Il y a des mépris, voire des haines ethniques qui, poussées dans leurs motivations profondes, atteignent la frontière du sang sans jamais la dépasser. L’antisémitisme ne connaît pas ce sens de « l’infranchissable » ou de « l’indépassable. » Des années durant, il est capable, en se maintenant à l’état latent, de donner l’illusion qu’il n’est plus, alors qu’il ne fait qu’attendre !
Il n’y a pas, me semble-t-il, d’autres peuples qui, inspirés d’un ressentiment portant une telle dimension mortifère, puissent vivre et revivre le « meurtre juif » avec, « autre chose » de plus qu’une conscience très aléatoire du crime, voire une poussée velléitaire qui ne dure que le temps de la vie des témoins. Et encore !
Pourquoi, toutes les formes de l’antisémitisme, débouchent toujours dans le sang ? Que ce sang coule en Orient ou en Occident, ne rajoute ni ne retranche rien à l’universel de la question. Allons plus loin, au risque d’être excessif. Dans l’inconscient des grandes doctrines, (sans évoquer la responsabilité ou le rôle des militants,) que leurs hypothèses, opinions ou préceptes, soient d’essence religieuse ou non, il semble implicitement établi, par une convention tacite que le sang juif se répand plus par le poignard que par le scalpel !
Cette donnée culturelle revêt un caractère identitaire d’une permanence telle, que les historiens, eux-mêmes, atteints par les retombées de cette donnée tragique ont, pour objet de leurs recherches, bien plus l’étude des causes qui, à certaines périodes concourent à la « tranquillité des Juifs, » comme s’il s’agissait de l’exceptionnel, que la compréhension du phénomène qui naît d’une antipathie ou d’un ressentiment pour s’achever, dans le meurtre, le temps d’un répit.
« Verser le sang juif » serait donc l’aboutissement inévitable de l’approche fatale et indissociable d’une identité, la juive, en l’occurrence. Toutes les formes de civilisation, « ont versé le sang juif ». L’Orient musulman a connu les massacres Juifs. Le Christianisme les a inaugurés et les grandes doctrines politiques n’y ont pas échappé.

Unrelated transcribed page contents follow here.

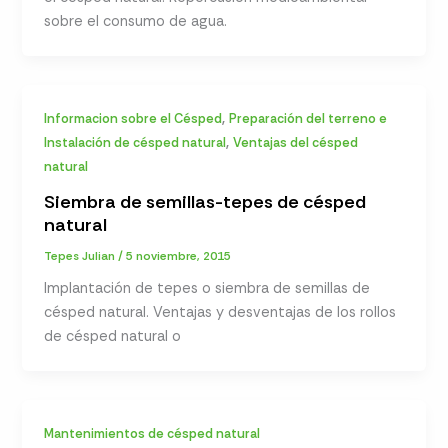
sobre el consumo de agua.
,
Informacion sobre el Césped
Preparación del terreno e
,
Instalación de césped natural
Ventajas del césped
natural
Siembra de semillas-tepes de césped
natural
Tepes Julian
/
5 noviembre, 2015
Implantación de tepes o siembra de semillas de
césped natural. Ventajas y desventajas de los rollos
de césped natural o
Mantenimientos de césped natural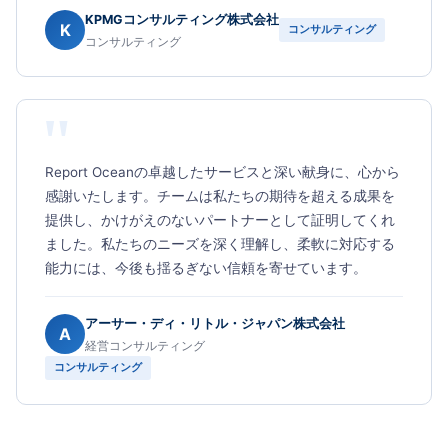
KPMGコンサルティング株式会社
K
コンサルティング
コンサルティング
"
Report Oceanの卓越したサービスと深い献身に、心から
感謝いたします。チームは私たちの期待を超える成果を
提供し、かけがえのないパートナーとして証明してくれ
ました。私たちのニーズを深く理解し、柔軟に対応する
能力には、今後も揺るぎない信頼を寄せています。
アーサー・ディ・リトル・ジャパン株式会社
A
経営コンサルティング
コンサルティング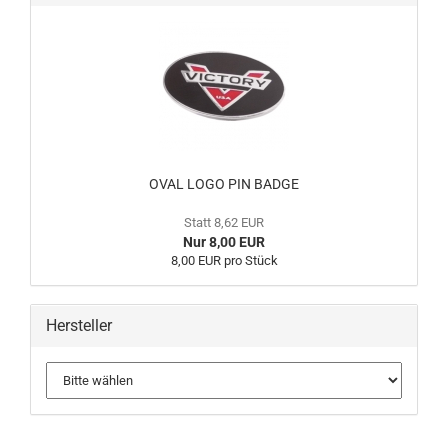
OVAL LOGO PIN BADGE
Statt 8,62 EUR
Nur 8,00 EUR
8,00 EUR pro Stück
Hersteller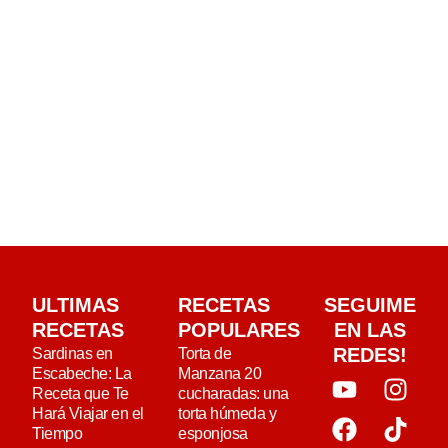
ULTIMAS
RECETAS
SEGUIME
RECETAS
POPULARES
EN LAS
REDES!
Sardinas en
Torta de
Escabeche: La
Manzana 20
Receta que Te
cucharadas: una
Hará Viajar en el
torta húmeda y
Tiempo
esponjosa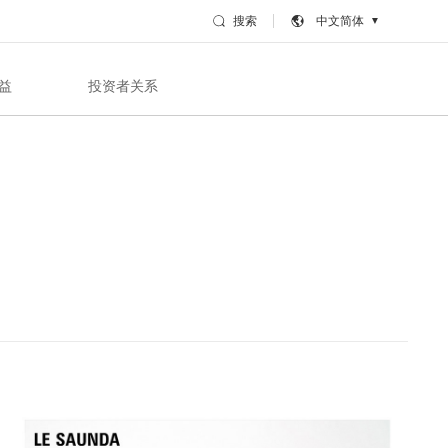
搜索
中文简体
▼
益
投资者关系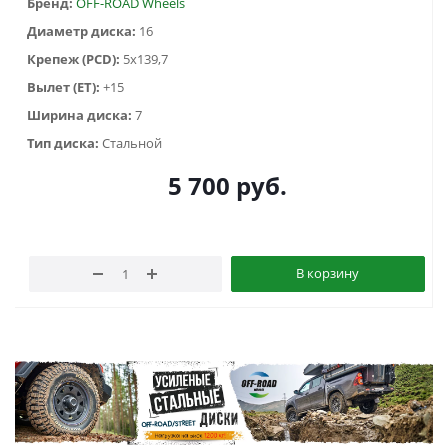
Бренд:
OFF-ROAD Wheels
Диаметр диска:
16
Крепеж (PCD):
5x139,7
Вылет (ET):
+15
Ширина диска:
7
Тип диска:
Стальной
5 700
руб.
В корзину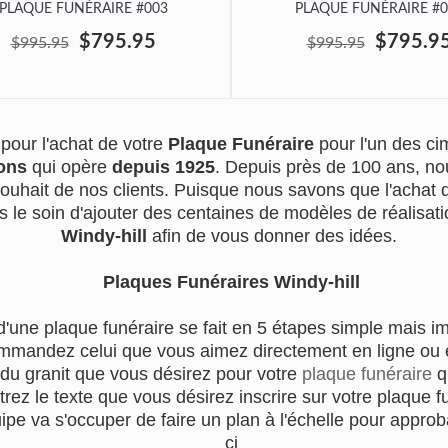
PLAQUE FUNÉRAIRE #003
PLAQUE FUNÉRAIRE #0
$795.95
$795.9
$995.95
$995.95
pour l'achat de votre
Plaque Funéraire
pour l'un des c
ons
qui opère
depuis 1925
. Depuis près de 100 ans, no
souhait de nos clients. Puisque nous savons que l'achat
s le soin d'ajouter des centaines de modèles de réalisatio
Windy-hill
afin de vous donner des idées.
Plaques Funéraires Windy-hill
d'une plaque funéraire se fait en 5 étapes simple mais i
mmandez celui que vous aimez directement en ligne ou en
 du granit que vous désirez pour votre
plaque funéraire
qu
trez le texte que vous désirez inscrire sur votre plaque f
e va s'occuper de faire un plan à l'échelle pour approba
ci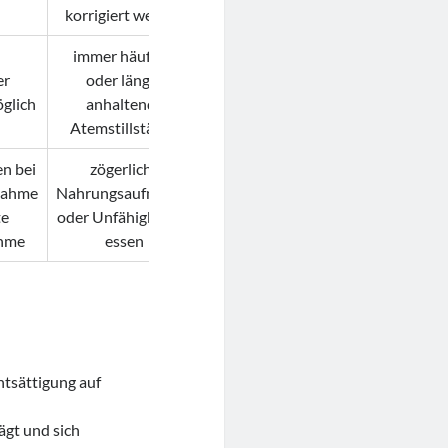
korrigiert werden
immer häufiger
er
oder länger
glich
anhaltende
Atemstillstände
en bei
zögerliche
nahme
Nahrungsaufnahme
te
oder Unfähigkeit zu
hme
essen
ntsättigung auf
ägt und sich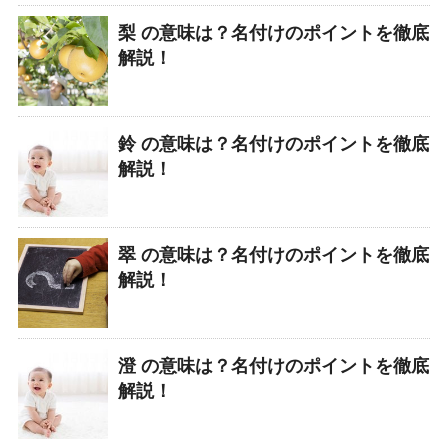
梨 の意味は？名付けのポイントを徹底
解説！
鈴 の意味は？名付けのポイントを徹底
解説！
翠 の意味は？名付けのポイントを徹底
解説！
澄 の意味は？名付けのポイントを徹底
解説！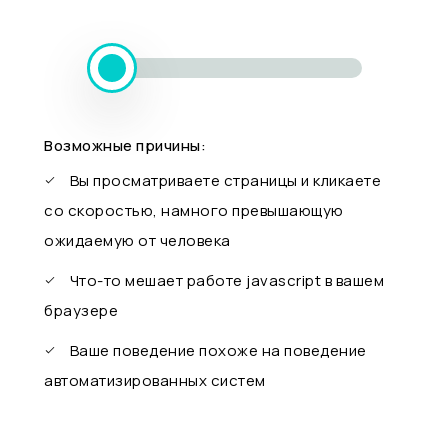
Возможные причины:
Вы просматриваете страницы и кликаете
со скоростью, намного превышающую
ожидаемую от человека
Что-то мешает работе javascript в вашем
браузере
Ваше поведение похоже на поведение
автоматизированных систем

Le communisme illustré par Staline « versera le sang juif » (le meurtre des blouses blanches, entre autres ». Le libéralisme le pratiquera par une complicité active : les alliés refusèrent de bombarder la voie ferrée menant à Auschwitz et ouvrirent les hostilités d’abord, pour protéger leurs intérêts.
L’affaire de l’Exodus, n’est-elle pas la volonté funeste d’associer les rescapés « au versement du sang juif ? » Quant aux Républiques, elles n’échappèrent pas au destin. Vichy sut devancer Berlin pour ne pas faillir : « le sang juif a coulé au pays de Jean Jacques Rousseau ! »
Pourquoi ? Il n’est pas nécessaire se pratiquer théologie ou ésotérisme pour comprendre et admettre que « verser le sang juif » n’est pas qu’une fatalité historique. C’est d’abord, l’aveu terrifiant que la conscience humaine a compris que le sang « principe de vie » implique une donnée expiatoire qui échappe à la raison, parce son appréhension issue des profondeurs irrationnelles, connaît la dimension sacrificielle du sang qui, dans les mains d’Israël deviendra le Korbane (sacrifice protecteur et réparateur) et dans les civilisations, fatalité inexorable qui ne retiendra que la mise en pratique d’un mode opératoire qui, privé de sa source restera l’aveu de la barbarie.
Une seule civilisation ignore l’alliance du « sang juif » qu’il faut répandre, sans fondement rationnel, c’est celle de l’extrême Orient, représentée aujourd’hui par la Chine, qui n’ignore pas le crime gratuit, certes mais que les civilisations orientales et occidentales n’ont pu associer, encore, à l’une des formes pratiques de leur vocation meurtrière, l’infiltration du poison antisémite qui, avec le temps, se dissocierait d’une cause pour être pratiqué ès qualité d’habitude, aux contours fatalement meurtriers: « Verser le sang Juif ! »
L’Antisémitisme ne traduit pas l’antipathie. Il exprime, in fine, la volonté de tuer !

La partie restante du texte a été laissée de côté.